【山形の風習「年間三隣亡」 住宅着工戸数が激減 4年ぶり来年該当「行政も危機感持って」】
建築行事を避けた方が良いとする暦注の一つ、三隣亡(さんりんぼう)の風習が住宅着工戸数を押し下げるという現象が県内で起きている。元々大安や仏滅のように日ごとの吉凶を表すものだが、山形県では全国で唯一、通年で家を建てることを避ける「年間三隣亡」という慣習があるためだ。日銀山形事務所の植林茂所長は年間三隣亡の経済面への影響を論文にまとめ、近年この現象がより強まっていることを明らかにした。【安藤龍朗】
「三隣亡」とは
文字通り「その時に建築行事を行うと、自分の家ではなく隣近所で火事などの災いが起きる」という考え方。江戸時代は「三輪宝」と表記した文献があり、明治期以降に普及したようだ。年間三隣亡は寅(とら)、午(うま)、亥(い)の年の立春から翌年の節分までとされる。
「景気の実態と数字が合わないので、最初は数字が間違っていると思った」。10年7月に着任した植林所長は景気に関するデータを調べる中で、県内の新設住宅着工戸数が年間三隣亡の年に大幅に減る現象に気付いた。
直近では10年度が三隣亡年だった。政府の緊急経済対策で住宅エコポイント制度の受け付けが始まり、全国では新設住宅着工戸数(持ち家)が前年度比7・5%増と伸びたのに対し、県内は同29・5%減と大きく落ち込んだ。「山形にいる以上は、どうしてこの現象が起きるのかメカニズムを調べるのが筋だと思った」と植林所長は話す。
調べてみると、年間三隣亡の年に住宅着工が減るのは山形特有の現象だということが見えてきた。1966年度以降12回あった三隣亡年のうち、新設住宅着工戸数(持ち家)が前年度を下回った回数は山形が12回だったのに対して、近隣県(宮城、秋田、福島、新潟)は8~9回。全国の伸び率との差が5ポイント以上下回った回数は山形県が9回、近隣県は2~4回で、景気いかんにかかわらず、三隣亡年の慣習が県内の住宅着工に影響していることがうかがえる結果だった。

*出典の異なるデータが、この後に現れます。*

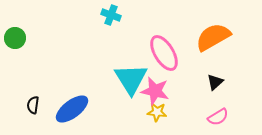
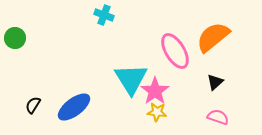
cyan cross: moved 7 px left
orange semicircle: rotated 9 degrees counterclockwise
pink ellipse: moved 11 px right, 2 px up
pink star: rotated 24 degrees clockwise
black semicircle: rotated 24 degrees clockwise
blue ellipse: moved 2 px right, 2 px up
pink semicircle: rotated 130 degrees counterclockwise
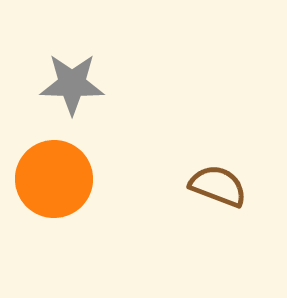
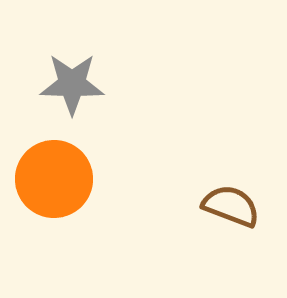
brown semicircle: moved 13 px right, 20 px down
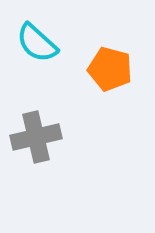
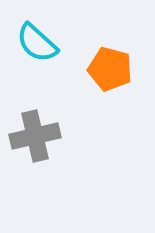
gray cross: moved 1 px left, 1 px up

また、年間三隣亡の慣習は庄内地方が主な地域という認識もあるが、実は県内全域で浸透していることも判明。さらに、論文の推計では、60~70年代は年間三隣亡の年はそうでない年と比べて、持ち家の住宅着工戸数が10%減少する程度だったが、80~90年代は15~20%程度、2000年以降は20%程度と、減少幅が年を追うごとに広がっていることが分かった。